#### [EXERCISE GOAL]
Starting at the first line and ending at the last, output the data exactly.

#### [DATA FOR THIS EXERCISE]
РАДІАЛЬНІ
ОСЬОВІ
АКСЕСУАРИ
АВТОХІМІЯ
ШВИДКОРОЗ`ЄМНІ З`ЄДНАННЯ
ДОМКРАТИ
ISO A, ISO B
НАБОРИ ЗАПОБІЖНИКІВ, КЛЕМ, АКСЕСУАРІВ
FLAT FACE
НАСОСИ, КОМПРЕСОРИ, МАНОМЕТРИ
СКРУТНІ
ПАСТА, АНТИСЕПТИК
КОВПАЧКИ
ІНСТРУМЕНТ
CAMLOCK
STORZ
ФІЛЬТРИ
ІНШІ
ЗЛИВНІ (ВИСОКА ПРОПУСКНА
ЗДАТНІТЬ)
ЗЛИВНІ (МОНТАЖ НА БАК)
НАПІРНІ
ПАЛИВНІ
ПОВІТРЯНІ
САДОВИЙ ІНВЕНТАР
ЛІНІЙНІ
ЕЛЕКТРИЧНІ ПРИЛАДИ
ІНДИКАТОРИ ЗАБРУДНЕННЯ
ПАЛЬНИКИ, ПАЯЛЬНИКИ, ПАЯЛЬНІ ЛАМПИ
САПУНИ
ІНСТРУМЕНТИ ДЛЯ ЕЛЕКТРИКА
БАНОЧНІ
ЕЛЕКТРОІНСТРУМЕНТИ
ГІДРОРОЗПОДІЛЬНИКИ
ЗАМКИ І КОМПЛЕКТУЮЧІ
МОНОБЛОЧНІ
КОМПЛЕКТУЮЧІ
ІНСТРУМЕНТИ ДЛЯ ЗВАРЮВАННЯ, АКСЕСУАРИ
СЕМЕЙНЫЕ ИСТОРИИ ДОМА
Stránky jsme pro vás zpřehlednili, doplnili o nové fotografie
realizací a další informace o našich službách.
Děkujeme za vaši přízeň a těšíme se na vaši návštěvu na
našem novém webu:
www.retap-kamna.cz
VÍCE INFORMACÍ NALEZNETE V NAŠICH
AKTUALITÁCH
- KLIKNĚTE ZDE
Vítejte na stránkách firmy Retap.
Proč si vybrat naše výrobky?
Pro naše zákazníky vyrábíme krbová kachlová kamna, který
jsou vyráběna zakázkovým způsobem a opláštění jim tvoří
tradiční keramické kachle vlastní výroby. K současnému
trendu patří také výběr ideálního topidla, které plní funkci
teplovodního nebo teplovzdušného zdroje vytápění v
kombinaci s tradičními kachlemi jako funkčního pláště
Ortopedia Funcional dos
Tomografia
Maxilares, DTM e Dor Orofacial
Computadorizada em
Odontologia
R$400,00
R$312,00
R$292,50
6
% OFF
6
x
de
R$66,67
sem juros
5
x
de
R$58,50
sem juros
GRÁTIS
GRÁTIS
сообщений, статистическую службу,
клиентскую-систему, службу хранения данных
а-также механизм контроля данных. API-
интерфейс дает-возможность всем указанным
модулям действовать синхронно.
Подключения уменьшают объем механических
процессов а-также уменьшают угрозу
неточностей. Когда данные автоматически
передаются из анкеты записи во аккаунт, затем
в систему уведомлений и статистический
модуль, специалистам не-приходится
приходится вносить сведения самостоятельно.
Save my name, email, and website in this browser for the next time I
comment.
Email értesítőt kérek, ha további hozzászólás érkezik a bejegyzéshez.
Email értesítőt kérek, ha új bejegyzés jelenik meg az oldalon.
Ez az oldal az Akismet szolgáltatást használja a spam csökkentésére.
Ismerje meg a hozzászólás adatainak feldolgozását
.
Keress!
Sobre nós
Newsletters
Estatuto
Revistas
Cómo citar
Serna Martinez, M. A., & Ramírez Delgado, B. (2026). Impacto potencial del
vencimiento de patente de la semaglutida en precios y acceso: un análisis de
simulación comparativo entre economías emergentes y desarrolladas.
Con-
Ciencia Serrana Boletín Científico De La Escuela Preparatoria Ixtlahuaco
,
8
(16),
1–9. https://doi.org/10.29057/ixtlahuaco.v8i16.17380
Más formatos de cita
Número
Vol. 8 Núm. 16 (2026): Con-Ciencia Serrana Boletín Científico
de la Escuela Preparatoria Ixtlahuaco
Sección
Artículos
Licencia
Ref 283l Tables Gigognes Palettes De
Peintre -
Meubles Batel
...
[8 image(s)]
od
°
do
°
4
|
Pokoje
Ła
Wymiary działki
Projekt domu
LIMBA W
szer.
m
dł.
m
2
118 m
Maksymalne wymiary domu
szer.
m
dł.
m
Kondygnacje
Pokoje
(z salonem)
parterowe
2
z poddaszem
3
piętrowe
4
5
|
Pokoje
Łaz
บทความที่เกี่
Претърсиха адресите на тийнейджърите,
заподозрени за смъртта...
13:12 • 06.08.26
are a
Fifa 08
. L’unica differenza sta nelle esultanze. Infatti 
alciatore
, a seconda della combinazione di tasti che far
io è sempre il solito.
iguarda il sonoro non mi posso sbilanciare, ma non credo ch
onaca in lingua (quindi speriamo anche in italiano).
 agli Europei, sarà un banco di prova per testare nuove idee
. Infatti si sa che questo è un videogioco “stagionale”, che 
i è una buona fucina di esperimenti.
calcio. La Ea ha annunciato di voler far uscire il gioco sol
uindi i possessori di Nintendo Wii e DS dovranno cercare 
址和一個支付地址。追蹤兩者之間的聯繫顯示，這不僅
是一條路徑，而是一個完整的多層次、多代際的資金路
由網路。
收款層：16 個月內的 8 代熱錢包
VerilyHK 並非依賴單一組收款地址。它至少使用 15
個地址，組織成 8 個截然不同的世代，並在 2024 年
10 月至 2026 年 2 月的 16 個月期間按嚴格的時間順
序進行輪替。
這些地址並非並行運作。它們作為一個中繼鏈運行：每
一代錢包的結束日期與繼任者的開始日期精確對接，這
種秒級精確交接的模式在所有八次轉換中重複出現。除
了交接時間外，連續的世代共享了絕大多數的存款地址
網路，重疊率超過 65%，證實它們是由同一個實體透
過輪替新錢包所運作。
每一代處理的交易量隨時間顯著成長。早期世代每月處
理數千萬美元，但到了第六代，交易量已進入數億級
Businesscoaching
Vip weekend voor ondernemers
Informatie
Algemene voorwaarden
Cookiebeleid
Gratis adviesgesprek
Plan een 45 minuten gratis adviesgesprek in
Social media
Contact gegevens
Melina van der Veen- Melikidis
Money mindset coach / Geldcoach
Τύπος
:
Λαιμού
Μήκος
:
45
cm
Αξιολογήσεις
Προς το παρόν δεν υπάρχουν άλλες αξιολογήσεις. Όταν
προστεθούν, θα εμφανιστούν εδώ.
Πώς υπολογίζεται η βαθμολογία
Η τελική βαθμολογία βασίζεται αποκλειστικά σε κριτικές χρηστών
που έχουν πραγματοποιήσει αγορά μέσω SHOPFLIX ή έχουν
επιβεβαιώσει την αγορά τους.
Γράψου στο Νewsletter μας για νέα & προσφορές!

#### [TASK ANSWER]
РАДІАЛЬНІ
ОСЬОВІ
АКСЕСУАРИ
АВТОХІМІЯ
ШВИДКОРОЗ`ЄМНІ З`ЄДНАННЯ
ДОМКРАТИ
ISO A, ISO B
НАБОРИ ЗАПОБІЖНИКІВ, КЛЕМ, АКСЕСУАРІВ
FLAT FACE
НАСОСИ, КОМПРЕСОРИ, МАНОМЕТРИ
СКРУТНІ
ПАСТА, АНТИСЕПТИК
КОВПАЧКИ
ІНСТРУМЕНТ
CAMLOCK
STORZ
ФІЛЬТРИ
ІНШІ
ЗЛИВНІ (ВИСОКА ПРОПУСКНА
ЗДАТНІТЬ)
ЗЛИВНІ (МОНТАЖ НА БАК)
НАПІРНІ
ПАЛИВНІ
ПОВІТРЯНІ
САДОВИЙ ІНВЕНТАР
ЛІНІЙНІ
ЕЛЕКТРИЧНІ ПРИЛАДИ
ІНДИКАТОРИ ЗАБРУДНЕННЯ
ПАЛЬНИКИ, ПАЯЛЬНИКИ, ПАЯЛЬНІ ЛАМПИ
САПУНИ
ІНСТРУМЕНТИ ДЛЯ ЕЛЕКТРИКА
БАНОЧНІ
ЕЛЕКТРОІНСТРУМЕНТИ
ГІДРОРОЗПОДІЛЬНИКИ
ЗАМКИ І КОМПЛЕКТУЮЧІ
МОНОБЛОЧНІ
КОМПЛЕКТУЮЧІ
ІНСТРУМЕНТИ ДЛЯ ЗВАРЮВАННЯ, АКСЕСУАРИ
СЕМЕЙНЫЕ ИСТОРИИ ДОМА
Stránky jsme pro vás zpřehlednili, doplnili o nové fotografie
realizací a další informace o našich službách.
Děkujeme za vaši přízeň a těšíme se na vaši návštěvu na
našem novém webu:
www.retap-kamna.cz
VÍCE INFORMACÍ NALEZNETE V NAŠICH
AKTUALITÁCH
- KLIKNĚTE ZDE
Vítejte na stránkách firmy Retap.
Proč si vybrat naše výrobky?
Pro naše zákazníky vyrábíme krbová kachlová kamna, který
jsou vyráběna zakázkovým způsobem a opláštění jim tvoří
tradiční keramické kachle vlastní výroby. K současnému
trendu patří také výběr ideálního topidla, které plní funkci
teplovodního nebo teplovzdušného zdroje vytápění v
kombinaci s tradičními kachlemi jako funkčního pláště
Ortopedia Funcional dos
Tomografia
Maxilares, DTM e Dor Orofacial
Computadorizada em
Odontologia
R$400,00
R$312,00
R$292,50
6
% OFF
6
x
de
R$66,67
sem juros
5
x
de
R$58,50
sem juros
GRÁTIS
GRÁTIS
сообщений, статистическую службу,
клиентскую-систему, службу хранения данных
а-также механизм контроля данных. API-
интерфейс дает-возможность всем указанным
модулям действовать синхронно.
Подключения уменьшают объем механических
процессов а-также уменьшают угрозу
неточностей. Когда данные автоматически
передаются из анкеты записи во аккаунт, затем
в систему уведомлений и статистический
модуль, специалистам не-приходится
приходится вносить сведения самостоятельно.
Save my name, email, and website in this browser for the next time I
comment.
Email értesítőt kérek, ha további hozzászólás érkezik a bejegyzéshez.
Email értesítőt kérek, ha új bejegyzés jelenik meg az oldalon.
Ez az oldal az Akismet szolgáltatást használja a spam csökkentésére.
Ismerje meg a hozzászólás adatainak feldolgozását
.
Keress!
Sobre nós
Newsletters
Estatuto
Revistas
Cómo citar
Serna Martinez, M. A., & Ramírez Delgado, B. (2026). Impacto potencial del
vencimiento de patente de la semaglutida en precios y acceso: un análisis de
simulación comparativo entre economías emergentes y desarrolladas.
Con-
Ciencia Serrana Boletín Científico De La Escuela Preparatoria Ixtlahuaco
,
8
(16),
1–9. https://doi.org/10.29057/ixtlahuaco.v8i16.17380
Más formatos de cita
Número
Vol. 8 Núm. 16 (2026): Con-Ciencia Serrana Boletín Científico
de la Escuela Preparatoria Ixtlahuaco
Sección
Artículos
Licencia
Ref 283l Tables Gigognes Palettes De
Peintre -
Meubles Batel
...
[8 image(s)]
od
°
do
°
4
|
Pokoje
Ła
Wymiary działki
Projekt domu
LIMBA W
szer.
m
dł.
m
2
118 m
Maksymalne wymiary domu
szer.
m
dł.
m
Kondygnacje
Pokoje
(z salonem)
parterowe
2
z poddaszem
3
piętrowe
4
5
|
Pokoje
Łaz
บทความที่เกี่
Претърсиха адресите на тийнейджърите,
заподозрени за смъртта...
13:12 • 06.08.26
are a
Fifa 08
. L’unica differenza sta nelle esultanze. Infatti 
alciatore
, a seconda della combinazione di tasti che far
io è sempre il solito.
iguarda il sonoro non mi posso sbilanciare, ma non credo ch
onaca in lingua (quindi speriamo anche in italiano).
 agli Europei, sarà un banco di prova per testare nuove idee
. Infatti si sa che questo è un videogioco “stagionale”, che 
i è una buona fucina di esperimenti.
calcio. La Ea ha annunciato di voler far uscire il gioco sol
uindi i possessori di Nintendo Wii e DS dovranno cercare 
址和一個支付地址。追蹤兩者之間的聯繫顯示，這不僅
是一條路徑，而是一個完整的多層次、多代際的資金路
由網路。
收款層：16 個月內的 8 代熱錢包
VerilyHK 並非依賴單一組收款地址。它至少使用 15
個地址，組織成 8 個截然不同的世代，並在 2024 年
10 月至 2026 年 2 月的 16 個月期間按嚴格的時間順
序進行輪替。
這些地址並非並行運作。它們作為一個中繼鏈運行：每
一代錢包的結束日期與繼任者的開始日期精確對接，這
種秒級精確交接的模式在所有八次轉換中重複出現。除
了交接時間外，連續的世代共享了絕大多數的存款地址
網路，重疊率超過 65%，證實它們是由同一個實體透
過輪替新錢包所運作。
每一代處理的交易量隨時間顯著成長。早期世代每月處
理數千萬美元，但到了第六代，交易量已進入數億級
Businesscoaching
Vip weekend voor ondernemers
Informatie
Algemene voorwaarden
Cookiebeleid
Gratis adviesgesprek
Plan een 45 minuten gratis adviesgesprek in
Social media
Contact gegevens
Melina van der Veen- Melikidis
Money mindset coach / Geldcoach
Τύπος
:
Λαιμού
Μήκος
:
45
cm
Αξιολογήσεις
Προς το παρόν δεν υπάρχουν άλλες αξιολογήσεις. Όταν
προστεθούν, θα εμφανιστούν εδώ.
Πώς υπολογίζεται η βαθμολογία
Η τελική βαθμολογία βασίζεται αποκλειστικά σε κριτικές χρηστών
που έχουν πραγματοποιήσει αγορά μέσω SHOPFLIX ή έχουν
επιβεβαιώσει την αγορά τους.
Γράψου στο Νewsletter μας για νέα & προσφορές!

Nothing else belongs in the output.